Le Tchad devient le 17e État d'Afrique noire placé sous régime militaire. Tenant des propos prophétiques, Ngarta Tombalbaye, assassiné par les putschistes, avait, dix jours plus tôt, accusé l'armée d'être « un État dans l'État ». Sous prétexte de participer à des manœuvres, deux unités, venues l'une de Bokoro, l'autre d'Am Timan, convergent sur N'Djamena, où elles assurent le contrôle de tous les points stratégiques de la capitale.

Répression

Le chef de l'État s'était engagé dans des voies qui soulevaient la réprobation de la population et qui contribuaient à l'isoler de ses compatriotes : révolution culturelle et campagne en faveur de l'authenticité tchadienne, élimination de tous ceux dont la compétence risquait de faire d'éventuels rivaux, épreuve de force avec l'armée, incapacité à triompher de la rébellion.
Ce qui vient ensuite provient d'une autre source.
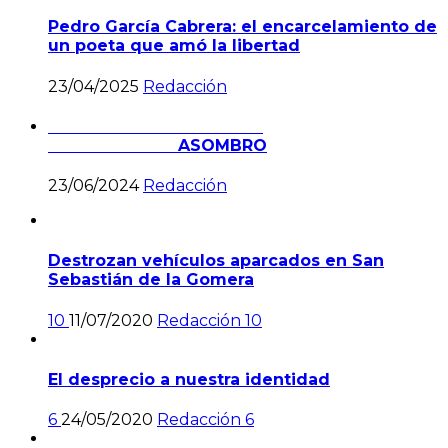
Pedro García Cabrera: el encarcelamiento de
un poeta que amó la libertad
23/04/2025
Redacción
ASOMBRO
23/06/2024
Redacción
Destrozan vehículos aparcados en San
Sebastián de la Gomera
10
11/07/2020
Redacción
10
El desprecio a nuestra identidad
6
24/05/2020
Redacción
6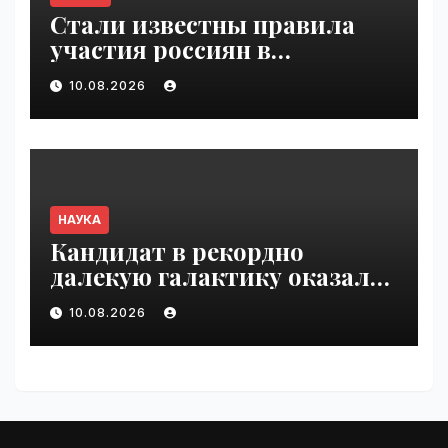
Стали известны правила
участия россиян в
нейтральном статусе на ЧЕ |
10.08.2026
VseTime.ru
НАУКА
Кандидат в рекордно
далекую галактику оказался
очень холодным
10.08.2026
коричневым карликом |
VseTime.ru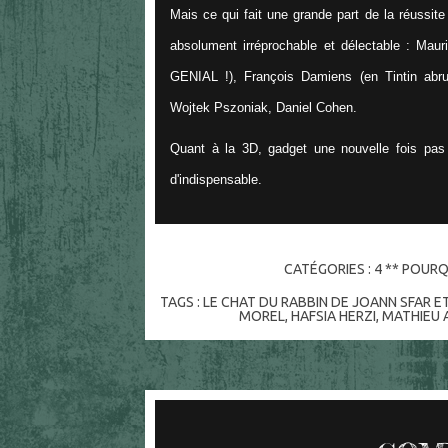
Mais ce qui fait une grande part de la réussite 
absolument irréprochable et délectable : Maur
GENIAL !), François Damiens (en Tintin abrut
Wojtek Pszoniak, Daniel Cohen.
Quant à la 3D, gadget une nouvelle fois pas d
d'indispensable.
CATÉGORIES :
4 ** POURQ
TAGS :
LE CHAT DU RABBIN DE JOANN SFAR 
MOREL
,
HAFSIA HERZI
,
MATHIEU 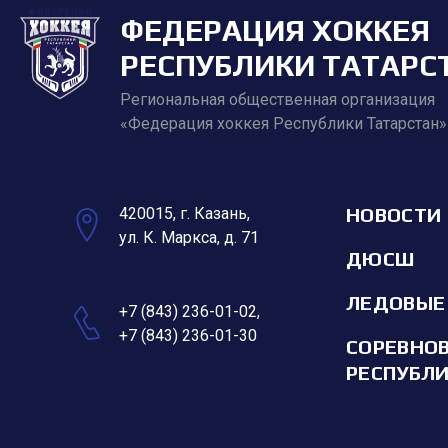
ФЕДЕРАЦИЯ ХОККЕЯ
РЕСПУБЛИКИ ТАТАРС
Региональная общественная организация
«Федерация хоккея Республики Татарстан»
НОВОСТИ
420015, г. Казань,
ул. К. Маркса, д. 71
ДЮСШ
ЛЕДОВЫЕ
+7 (843) 236-01-02
,
+7 (843) 236-01-30
СОРЕВНО
РЕСПУБЛ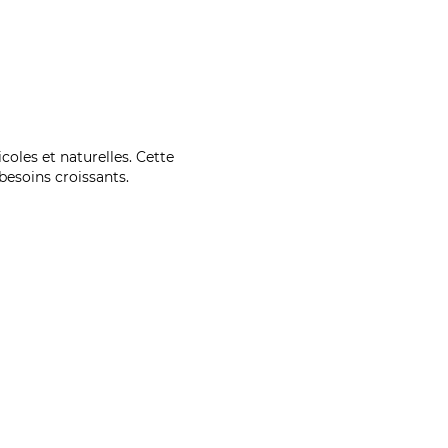
coles et naturelles. Cette
esoins croissants.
Hanté par la crainte des complots, N. Tombalbaye était tombé sous l'emprise de certains conseillers qui l'incitaient à recourir à des pratiques magiques, et lui suggéraient d'imposer le retour aux vieux rites animistes traditionnels du yondo. Rencontrant de sérieuses résistances en pays Sara (la christianisation y est importante), le chef de l'État n'avait pas hésité à faire exécuter de nombreux adversaires du yondo. Il avait rebaptisé les principales villes du pays et voulait contraindre l'ensemble des Tchadiens à renoncer aux prénoms chrétiens – imitant ainsi la politique des présidents Mobutu Sese Seko (Zaïre) et Ghansimgbe Eyadema (Togo).

Exil

Pour éviter la prison, la plupart des cadres du parti avaient pris le chemin de l'exil. Parmi eux le Dr Abba-Siddick, leader du Front de libération nationale du Tchad (Frolinat), dont le siège est à Alger, ou Toura Gaba, ancien président de l'Assemblée, leader du Mouvement démocratique de rénovation tchadienne (MDRT), depuis l'assassinat (jamais éclairci) du Dr Outel Bono, le 26 août 1973 à Paris. Des jeunes universitaires refusaient de regagner leur pays ; de proches collaborateurs de l'ancien président, comme le ministre Antoine Bangui, étaient arbitrairement arrêtés. Les épurations se succédaient et provoquaient des coupes sombres dans les rangs de l'élite tchadienne.

Tous les officiers généraux avaient, à un moment ou à un autre, été soupçonnés de conspiration et avaient, à tour de rôle, été éloignés de la capitale. En 1974, le général Jacques Doumro avait été renvoyé dans son village, et le général Odingar, ancien chef de cabinet militaire du président, qui faisait fonction de chef d'état-major depuis l'arrestation de son collègue Malloum, le 24 juin 1973, n'avait jamais été investi officiellement.

L'incapacité de Ngarta Tombalbaye à triompher de la rébellion du Frolinat, qui régnait en maîtresse dans le nord du pays, à contribué à hâter sa perte. Non seulement les partisans du Dr Abba-Siddick contrôlaient une grande partie du Borkou, de l'Ennedi et du Tibesti, mais il semble qu'en échange d'une promesse du président libyen Khadafi de cesser toute aide à la rébellion, Ngarta Tombalbaye ait cédé une partie du territoire national, renonçant secrètement aux clauses de l'accord conclu avant la Seconde Guerre mondiale entre Mussolini et Laval, et étendant le territoire tchadien vers le nord au détriment de la Libye. Actuellement, de petites agglomérations, comme Aouzou, sont occupées par les militaires libyens, sans que les nouveaux dirigeants tchadiens aient pu obtenir leur retrait.

Otages

En mars 1974, les rebelles Toubbous d'Hissene Habre, un groupe indépendant du Frolinat, enlevaient deux ressortissants français, Mme Claustre, archéologue et femme d'un haut fonctionnaire de la Coopération, et Marc Combe, coopérant technique. Soucieux de ménager N. Tombalbaye, Paris refusait de céder aux exigences jugées excessives d'Hissene Habre et chargeait le commandant Pierre Galopin, en poste à N'Djamena, de négocier le sort des otages. Mais ce dernier, prisonnier à son tour des rebelles en septembre 1974, est assassiné le 4 avril 1975. Il faut attendre la chute du dictateur tchadien pour que Marc Combe réussisse une évasion spectaculaire à travers le Fezzan, pour atteindre l'oasis de Koufra, après avoir subi quatorze mois de captivité. Le ministère français de la Coopération poursuit inlassablement d'épineuses négociations pour obtenir la remise en liberté de Mme Claustre.